What is needed: From the records below, pull each line that has "Home".

(Transcribed page contents)
--
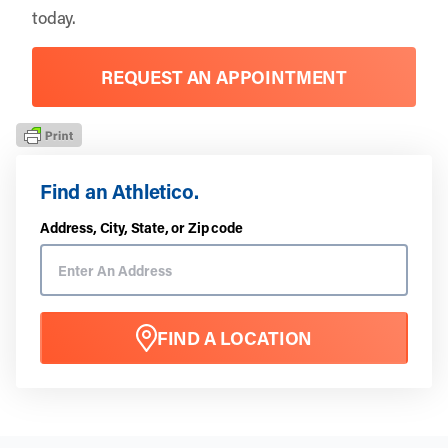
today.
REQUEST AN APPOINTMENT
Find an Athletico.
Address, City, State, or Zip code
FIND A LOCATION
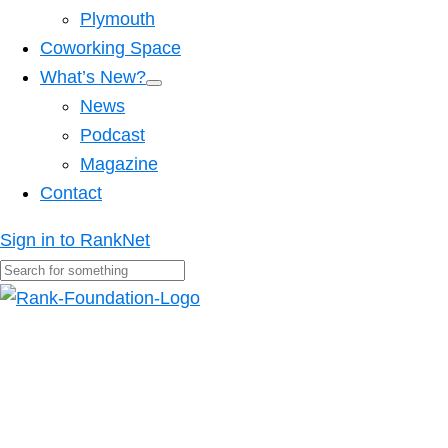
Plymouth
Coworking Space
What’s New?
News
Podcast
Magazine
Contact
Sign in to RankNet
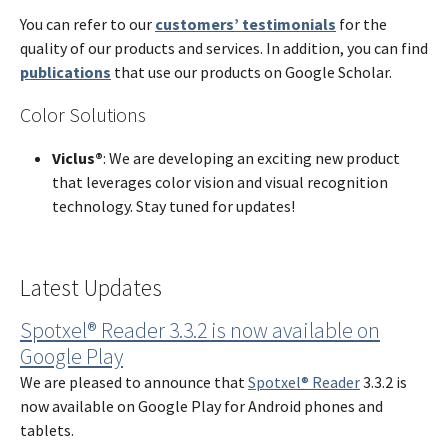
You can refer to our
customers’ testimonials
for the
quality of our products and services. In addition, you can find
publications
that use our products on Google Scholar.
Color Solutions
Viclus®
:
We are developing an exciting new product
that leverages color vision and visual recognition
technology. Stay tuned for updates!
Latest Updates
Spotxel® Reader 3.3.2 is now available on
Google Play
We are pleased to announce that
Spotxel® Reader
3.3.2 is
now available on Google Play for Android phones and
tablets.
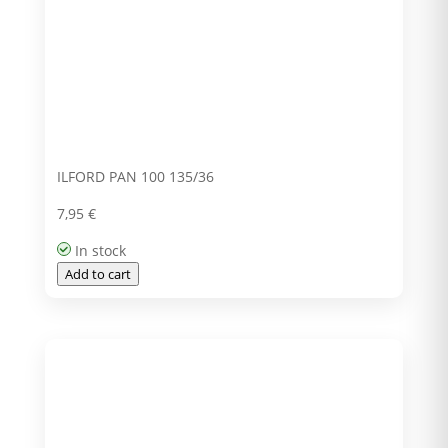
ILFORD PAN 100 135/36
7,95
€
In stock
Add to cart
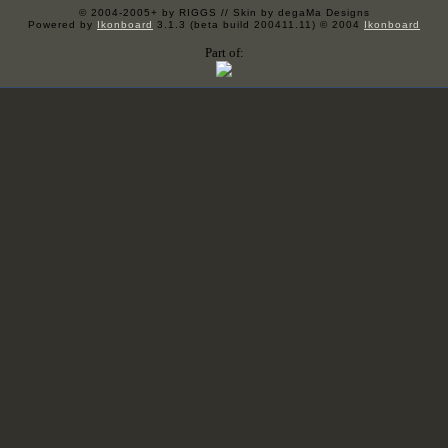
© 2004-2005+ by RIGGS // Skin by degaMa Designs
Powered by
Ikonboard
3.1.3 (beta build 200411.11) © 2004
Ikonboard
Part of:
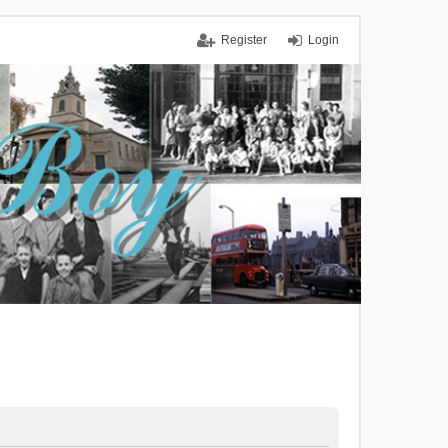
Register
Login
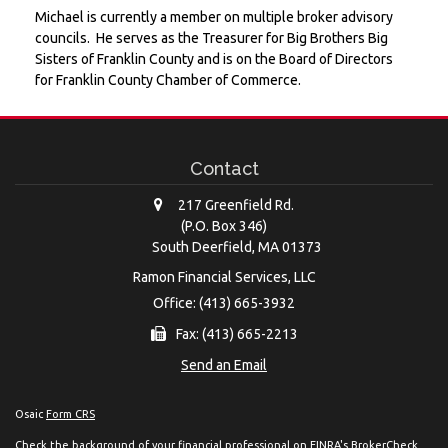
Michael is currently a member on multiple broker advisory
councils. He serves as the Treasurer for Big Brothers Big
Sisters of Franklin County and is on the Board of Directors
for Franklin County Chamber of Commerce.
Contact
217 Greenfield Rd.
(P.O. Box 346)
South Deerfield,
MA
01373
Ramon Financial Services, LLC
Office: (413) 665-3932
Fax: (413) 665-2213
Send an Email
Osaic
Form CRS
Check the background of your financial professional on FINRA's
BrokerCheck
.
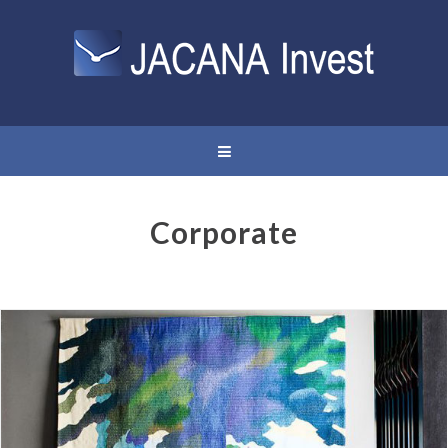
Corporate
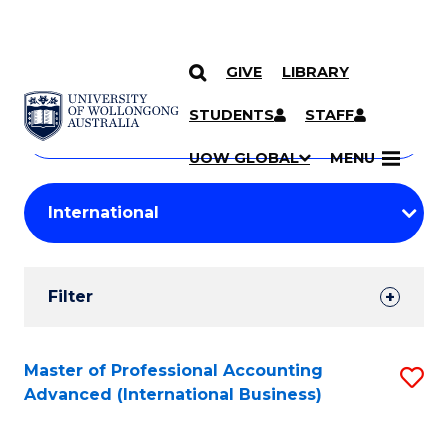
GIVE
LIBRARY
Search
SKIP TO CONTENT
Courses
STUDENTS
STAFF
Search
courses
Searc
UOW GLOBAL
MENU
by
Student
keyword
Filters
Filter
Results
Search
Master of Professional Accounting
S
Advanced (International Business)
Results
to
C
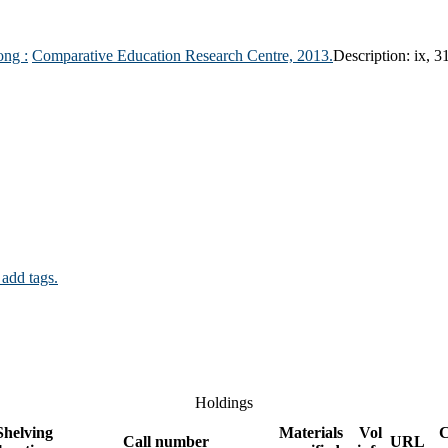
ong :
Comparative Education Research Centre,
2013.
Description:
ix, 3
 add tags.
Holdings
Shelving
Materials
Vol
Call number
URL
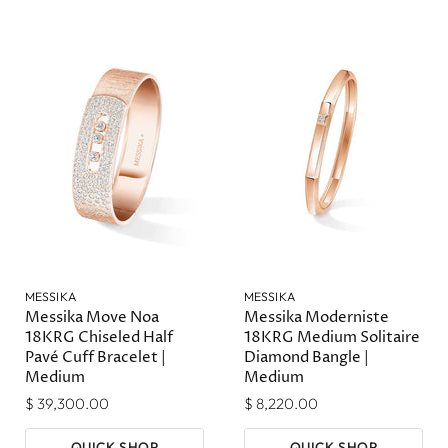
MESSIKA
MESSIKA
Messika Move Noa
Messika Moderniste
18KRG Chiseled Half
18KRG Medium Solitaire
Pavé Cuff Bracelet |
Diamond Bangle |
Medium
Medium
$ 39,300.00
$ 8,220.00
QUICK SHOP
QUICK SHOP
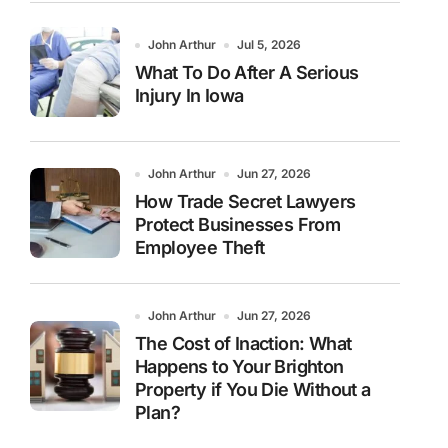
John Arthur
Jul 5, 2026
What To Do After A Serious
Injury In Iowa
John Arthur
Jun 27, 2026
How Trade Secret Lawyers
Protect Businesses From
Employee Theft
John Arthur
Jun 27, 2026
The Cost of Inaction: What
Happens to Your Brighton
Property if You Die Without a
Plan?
--
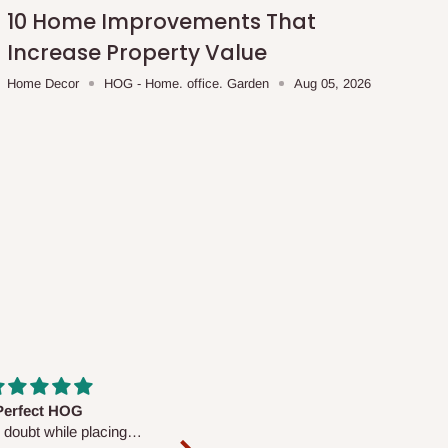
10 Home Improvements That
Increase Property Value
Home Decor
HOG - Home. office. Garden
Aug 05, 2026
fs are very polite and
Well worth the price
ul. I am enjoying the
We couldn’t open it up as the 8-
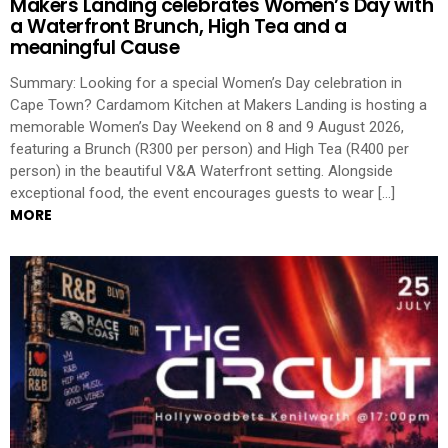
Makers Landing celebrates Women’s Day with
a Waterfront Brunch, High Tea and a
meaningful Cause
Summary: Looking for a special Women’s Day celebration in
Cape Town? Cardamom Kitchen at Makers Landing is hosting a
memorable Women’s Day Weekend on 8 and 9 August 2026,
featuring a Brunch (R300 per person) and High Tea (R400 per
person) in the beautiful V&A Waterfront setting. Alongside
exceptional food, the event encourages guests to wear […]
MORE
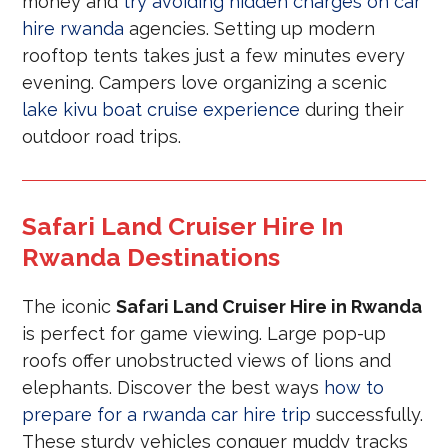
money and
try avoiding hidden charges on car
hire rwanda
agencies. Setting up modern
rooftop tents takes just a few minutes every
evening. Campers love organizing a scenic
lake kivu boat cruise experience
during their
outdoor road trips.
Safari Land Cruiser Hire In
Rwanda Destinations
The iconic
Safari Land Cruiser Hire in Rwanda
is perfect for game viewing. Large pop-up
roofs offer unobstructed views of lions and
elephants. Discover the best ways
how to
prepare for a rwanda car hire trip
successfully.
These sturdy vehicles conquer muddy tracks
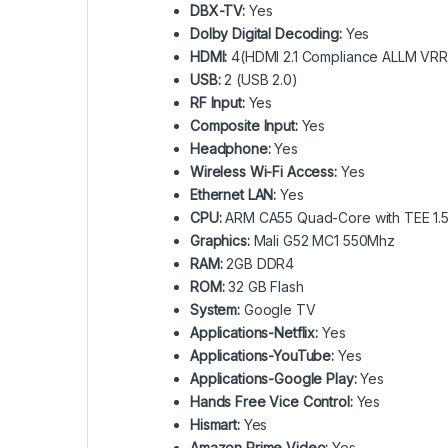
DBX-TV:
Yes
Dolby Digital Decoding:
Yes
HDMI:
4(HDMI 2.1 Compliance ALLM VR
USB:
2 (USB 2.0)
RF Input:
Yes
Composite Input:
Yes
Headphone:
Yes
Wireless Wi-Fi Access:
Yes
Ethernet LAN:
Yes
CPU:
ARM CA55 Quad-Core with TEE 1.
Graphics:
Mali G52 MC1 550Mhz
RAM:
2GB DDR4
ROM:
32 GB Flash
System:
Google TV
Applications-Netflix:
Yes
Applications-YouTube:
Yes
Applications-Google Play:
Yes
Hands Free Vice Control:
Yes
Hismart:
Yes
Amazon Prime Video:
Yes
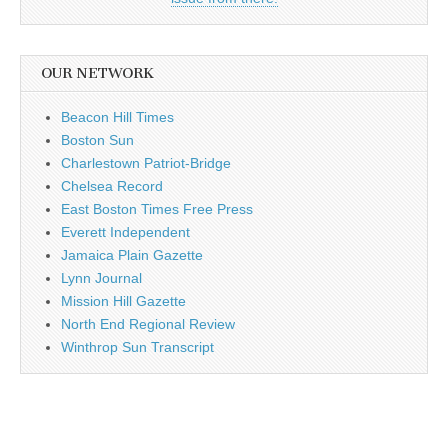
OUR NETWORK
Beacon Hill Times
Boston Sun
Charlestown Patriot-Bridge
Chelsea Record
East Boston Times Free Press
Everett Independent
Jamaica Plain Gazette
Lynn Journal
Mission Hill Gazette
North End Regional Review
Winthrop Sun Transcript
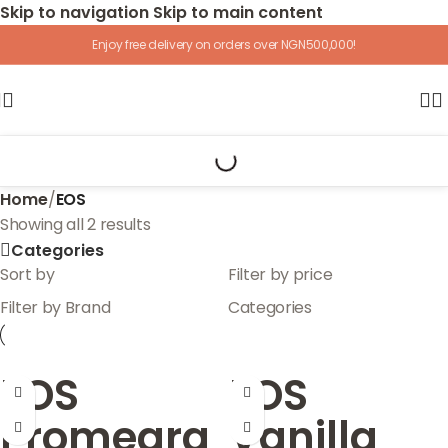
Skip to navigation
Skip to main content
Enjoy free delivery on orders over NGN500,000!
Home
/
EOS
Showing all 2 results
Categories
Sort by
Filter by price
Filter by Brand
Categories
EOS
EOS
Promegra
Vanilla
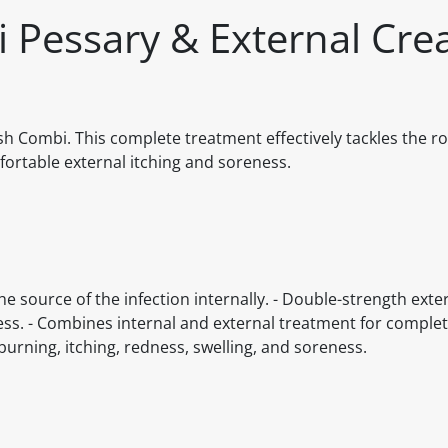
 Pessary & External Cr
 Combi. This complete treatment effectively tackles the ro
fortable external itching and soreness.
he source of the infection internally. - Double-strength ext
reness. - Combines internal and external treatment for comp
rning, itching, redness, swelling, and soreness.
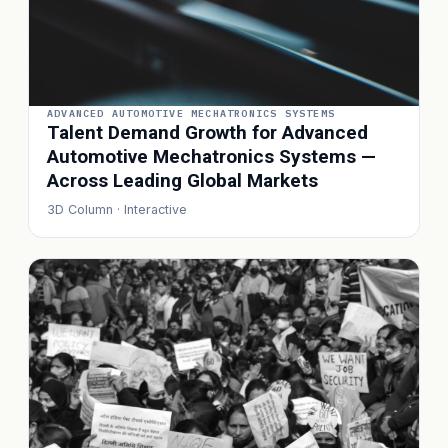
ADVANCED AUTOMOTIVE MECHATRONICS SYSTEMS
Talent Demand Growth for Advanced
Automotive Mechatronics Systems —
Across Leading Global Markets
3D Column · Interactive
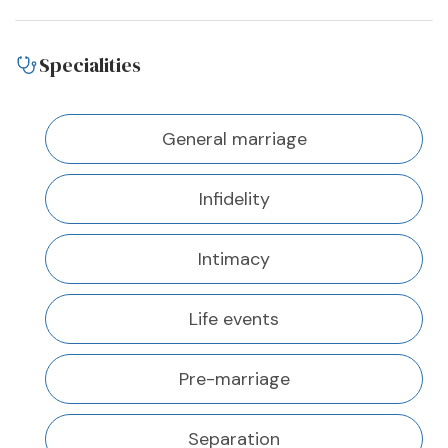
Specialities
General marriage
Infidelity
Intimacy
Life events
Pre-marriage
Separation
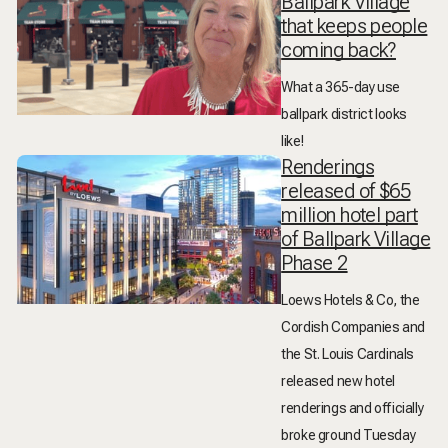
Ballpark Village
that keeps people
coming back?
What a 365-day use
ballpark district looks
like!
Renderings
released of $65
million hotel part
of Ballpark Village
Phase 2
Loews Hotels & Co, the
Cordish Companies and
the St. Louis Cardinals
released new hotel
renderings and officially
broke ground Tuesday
--
Solution to this task:
10 Home Improvements That
Home Decor
HOG - Home. office. Garden
Home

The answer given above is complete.